Final answer:
To determine the rate at which the surface area of the balloon is increasing, we first use the formula S = 4πr^2, take the derivative with respect to time, and then plug in the given values. The surface area is increasing at a rate of 16π cm^2/sec when the radius is 4 cm.
Step-by-step explanation:
The question asks at what rate the surface area of a spherical balloon increases given that the radius of the balloon is expanding at a constant rate. We will apply the concept of related rates in calculus to solve this problem.
Step-by-Step Solution:
- First, we recognize the formula for the surface area of a sphere, which is S = 4πr^2, where S is the surface area and r is the radius of the sphere.

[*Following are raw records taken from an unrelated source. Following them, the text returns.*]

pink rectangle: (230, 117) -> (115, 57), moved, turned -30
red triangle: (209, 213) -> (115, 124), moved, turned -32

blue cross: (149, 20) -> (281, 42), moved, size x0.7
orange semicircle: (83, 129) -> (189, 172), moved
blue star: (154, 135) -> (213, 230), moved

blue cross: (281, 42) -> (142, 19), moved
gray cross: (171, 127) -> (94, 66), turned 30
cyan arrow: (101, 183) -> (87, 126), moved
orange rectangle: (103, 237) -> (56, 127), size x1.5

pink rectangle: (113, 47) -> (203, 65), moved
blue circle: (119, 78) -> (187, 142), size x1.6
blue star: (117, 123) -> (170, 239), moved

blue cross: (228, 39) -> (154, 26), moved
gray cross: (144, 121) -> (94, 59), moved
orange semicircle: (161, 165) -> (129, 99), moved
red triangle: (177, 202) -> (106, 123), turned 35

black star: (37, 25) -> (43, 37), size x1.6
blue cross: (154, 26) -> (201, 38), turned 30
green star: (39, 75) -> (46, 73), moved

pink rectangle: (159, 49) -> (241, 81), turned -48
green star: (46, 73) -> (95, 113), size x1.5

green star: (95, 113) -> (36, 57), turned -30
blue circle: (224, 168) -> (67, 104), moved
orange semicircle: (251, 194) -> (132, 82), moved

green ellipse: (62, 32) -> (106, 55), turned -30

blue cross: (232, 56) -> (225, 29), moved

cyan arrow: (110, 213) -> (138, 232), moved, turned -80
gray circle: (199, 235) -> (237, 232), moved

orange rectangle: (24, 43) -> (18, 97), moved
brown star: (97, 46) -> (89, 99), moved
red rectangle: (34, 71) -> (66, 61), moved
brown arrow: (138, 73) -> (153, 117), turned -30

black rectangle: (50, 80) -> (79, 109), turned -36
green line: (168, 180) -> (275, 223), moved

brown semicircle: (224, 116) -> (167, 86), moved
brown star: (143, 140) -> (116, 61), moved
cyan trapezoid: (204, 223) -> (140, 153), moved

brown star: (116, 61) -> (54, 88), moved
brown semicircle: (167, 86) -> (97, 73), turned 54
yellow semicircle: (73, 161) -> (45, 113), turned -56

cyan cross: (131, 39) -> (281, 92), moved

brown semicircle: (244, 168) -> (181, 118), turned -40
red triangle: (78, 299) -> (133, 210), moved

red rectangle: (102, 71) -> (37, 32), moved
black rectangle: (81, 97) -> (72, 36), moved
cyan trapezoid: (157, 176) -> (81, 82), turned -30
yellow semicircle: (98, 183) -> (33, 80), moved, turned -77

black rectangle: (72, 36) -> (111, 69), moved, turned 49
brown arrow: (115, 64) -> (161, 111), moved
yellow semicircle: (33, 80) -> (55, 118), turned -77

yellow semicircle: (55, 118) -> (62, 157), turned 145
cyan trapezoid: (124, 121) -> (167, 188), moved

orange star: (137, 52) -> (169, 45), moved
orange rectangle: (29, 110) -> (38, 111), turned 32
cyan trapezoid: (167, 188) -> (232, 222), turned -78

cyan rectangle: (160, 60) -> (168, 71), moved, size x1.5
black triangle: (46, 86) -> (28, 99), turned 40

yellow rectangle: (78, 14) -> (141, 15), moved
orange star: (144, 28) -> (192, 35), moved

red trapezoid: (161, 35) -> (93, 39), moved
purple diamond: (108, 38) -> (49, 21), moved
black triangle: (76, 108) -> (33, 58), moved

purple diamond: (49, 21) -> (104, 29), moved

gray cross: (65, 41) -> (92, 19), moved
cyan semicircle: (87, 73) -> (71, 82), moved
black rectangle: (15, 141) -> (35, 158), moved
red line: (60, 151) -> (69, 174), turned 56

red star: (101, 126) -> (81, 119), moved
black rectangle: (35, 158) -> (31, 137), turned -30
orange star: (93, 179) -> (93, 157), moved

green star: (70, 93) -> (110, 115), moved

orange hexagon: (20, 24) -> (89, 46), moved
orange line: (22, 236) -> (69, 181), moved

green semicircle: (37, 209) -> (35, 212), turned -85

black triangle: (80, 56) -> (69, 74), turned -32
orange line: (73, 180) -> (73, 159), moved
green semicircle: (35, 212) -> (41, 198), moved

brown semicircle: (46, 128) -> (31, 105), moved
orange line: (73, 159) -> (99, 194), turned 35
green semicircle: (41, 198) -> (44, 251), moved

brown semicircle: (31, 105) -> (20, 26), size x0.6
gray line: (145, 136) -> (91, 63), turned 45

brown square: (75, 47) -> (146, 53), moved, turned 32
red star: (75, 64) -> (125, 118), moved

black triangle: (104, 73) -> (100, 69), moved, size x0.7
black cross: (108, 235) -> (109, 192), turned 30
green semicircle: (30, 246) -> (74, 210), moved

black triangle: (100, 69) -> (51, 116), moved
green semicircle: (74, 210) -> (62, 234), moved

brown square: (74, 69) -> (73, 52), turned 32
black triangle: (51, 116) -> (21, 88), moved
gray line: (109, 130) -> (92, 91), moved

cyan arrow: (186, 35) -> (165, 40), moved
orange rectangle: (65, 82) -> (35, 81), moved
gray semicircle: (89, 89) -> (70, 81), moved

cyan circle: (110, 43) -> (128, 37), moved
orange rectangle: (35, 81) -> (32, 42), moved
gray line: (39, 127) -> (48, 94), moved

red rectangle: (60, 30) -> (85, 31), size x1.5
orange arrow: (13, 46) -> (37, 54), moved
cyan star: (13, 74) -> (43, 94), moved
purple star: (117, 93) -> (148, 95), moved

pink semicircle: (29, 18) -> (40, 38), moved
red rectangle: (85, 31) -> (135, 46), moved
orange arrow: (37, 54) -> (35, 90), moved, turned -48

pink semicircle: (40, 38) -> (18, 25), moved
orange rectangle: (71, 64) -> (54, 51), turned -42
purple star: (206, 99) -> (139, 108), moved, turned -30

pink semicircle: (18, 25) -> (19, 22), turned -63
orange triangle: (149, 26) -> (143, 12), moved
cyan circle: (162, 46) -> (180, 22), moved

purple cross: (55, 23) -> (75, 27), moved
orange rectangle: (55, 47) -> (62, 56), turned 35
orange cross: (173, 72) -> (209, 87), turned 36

- To determine the rate at which the surface area changes with respect to time, we take the derivative of the surface area with respect to time t: dS/dt = 8πr(dr/dt), where (dr/dt) is the rate of change of the radius over time, which is given as 0.5 cm/sec.
- Now we substitute the given radius of 4 cm into the derivative equation and the rate of change of the radius. This gives us dS/dt = 8π(4 cm)(0.5 cm/sec) = 16π cm/sec.
- The rate at which the surface area of the balloon increases when the radius is 4 cm is 16π cm^2/sec.
Thus, the surface area of the spherical balloon is increasing at a rate of 16π cm^2/sec when its radius is 4 cm.